Set the ``task`` argument to ``regression`` and specify the ``label`` argument to correspond to a column in the metadata that you aim to predict.
::
    python scripts/scGO.py train --gene_expression_matrix demo/baron_data_filtered.csv --task regression --epoch 100 --batch_size 8 --meta_data demo/baron_meta_data_senescence_score.csv --label senescence_score --model models/scGO.senescence_score.demo.pkl

**4. Predicitng new data**

Load pre-trained model and predict new data.
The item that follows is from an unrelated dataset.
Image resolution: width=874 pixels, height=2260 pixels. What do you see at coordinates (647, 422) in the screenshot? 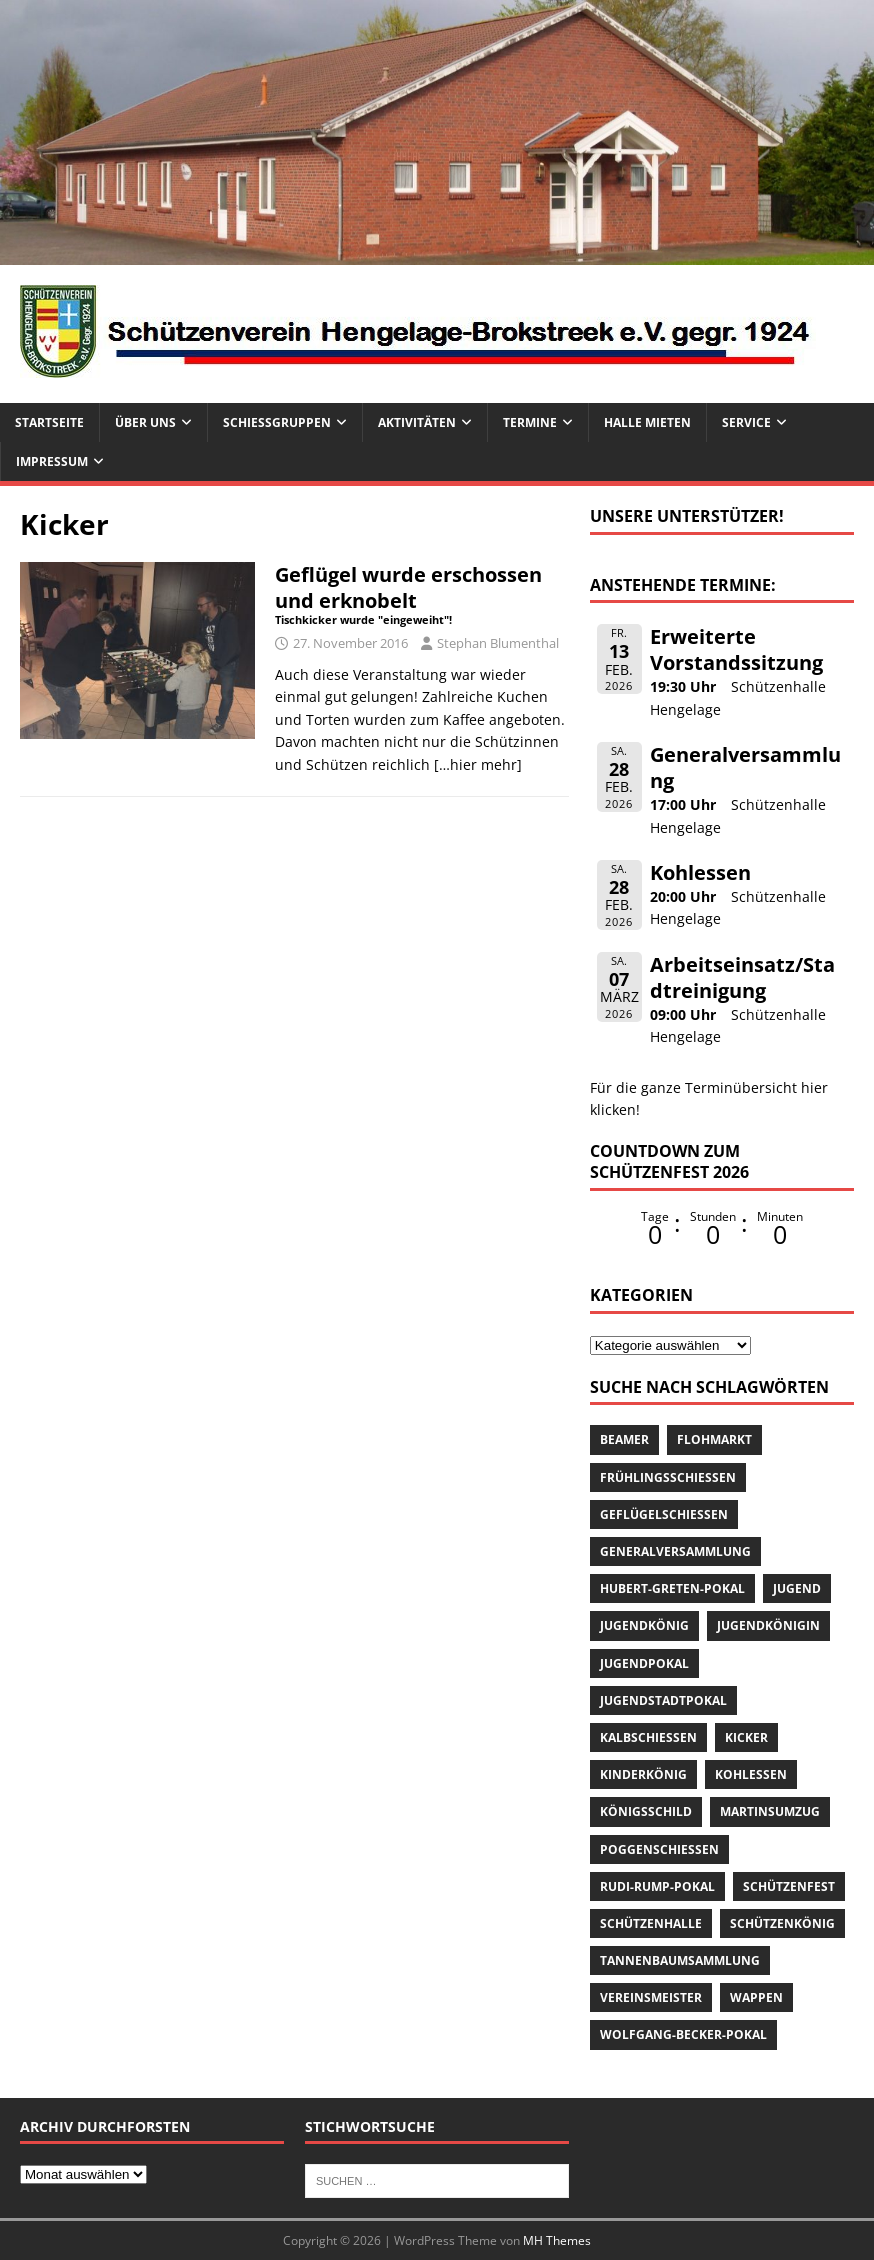 I see `Halle mieten` at bounding box center [647, 422].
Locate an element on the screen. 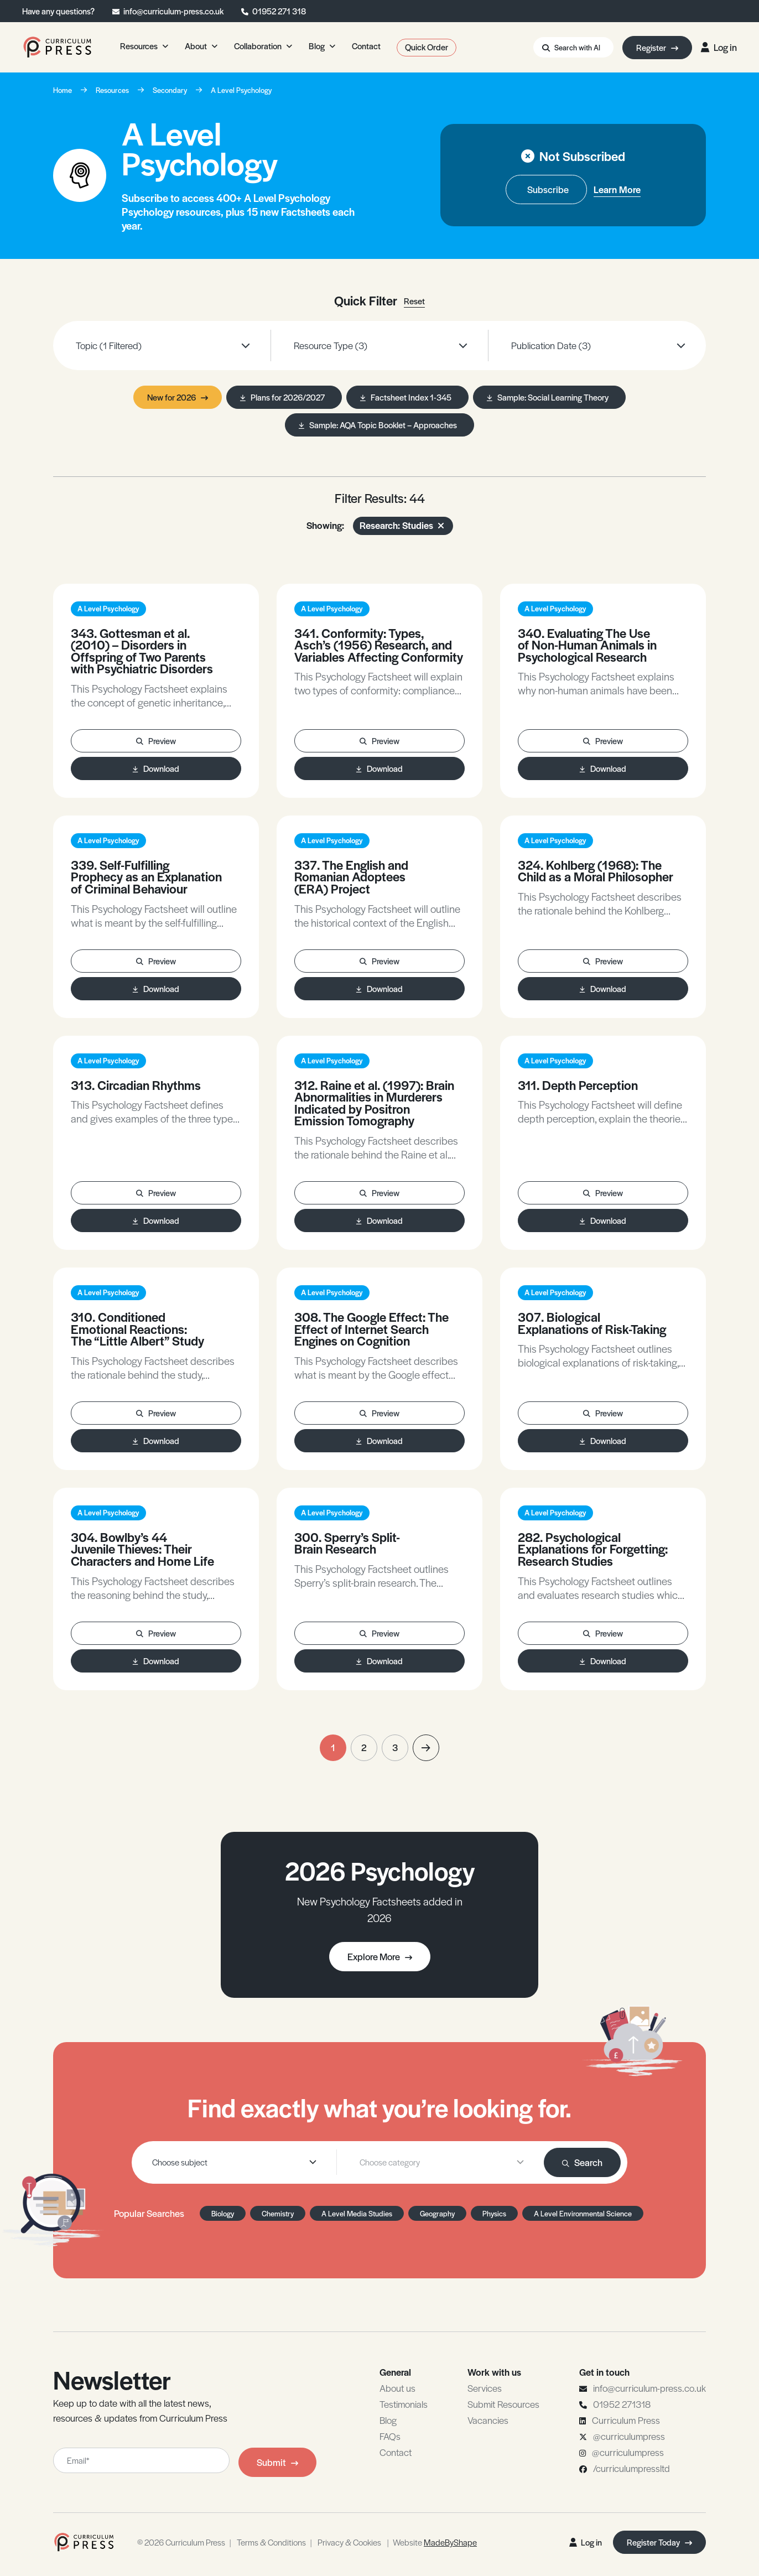  Home is located at coordinates (62, 90).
The predicted results include a predicted cell type label along with the predicted value. 
::
    python scripts/scGO.py predict --gene_expression_matrix demo/baron_data.csv --task regression --model models/scGO.senescence_score.demo.pkl --output demo/baron_meta_data_senescence_score.predicted.csv

After the data processing and model training, the following files should be generated by scGO. The trained model will be saved in the ``./models/`` folder. You can utilize this model for making predictions in the future.
::
    demo
    ├── baron_data.csv
    ├── baron_data_filtered.csv
    ├── baron_data_filtered.predicted.csv
    ├── baron_meta_data.csv
    ├── baron_meta_data_senescence_score.csv
    ├── baron_meta_data_senescence_score.predicted.csv
    ├── feature
    ├── gene_TF_dict
    ├── gene_to_TF_transform_matrix
    ├── goa_human.gaf.zip
    ├── GO_mask
    ├── GO_TF_mask
    ├── test_data.csv
    ├── TF_annotation_hg38.demo.tsv
    ├── TF_gene_dict
    └── TF_mask
    models
    ├── scGO.demo.pkl
    └── scGO.senescence_score.demo.pkl


The execution time for each demonstration is estimated to be approximately 0-3 minutes.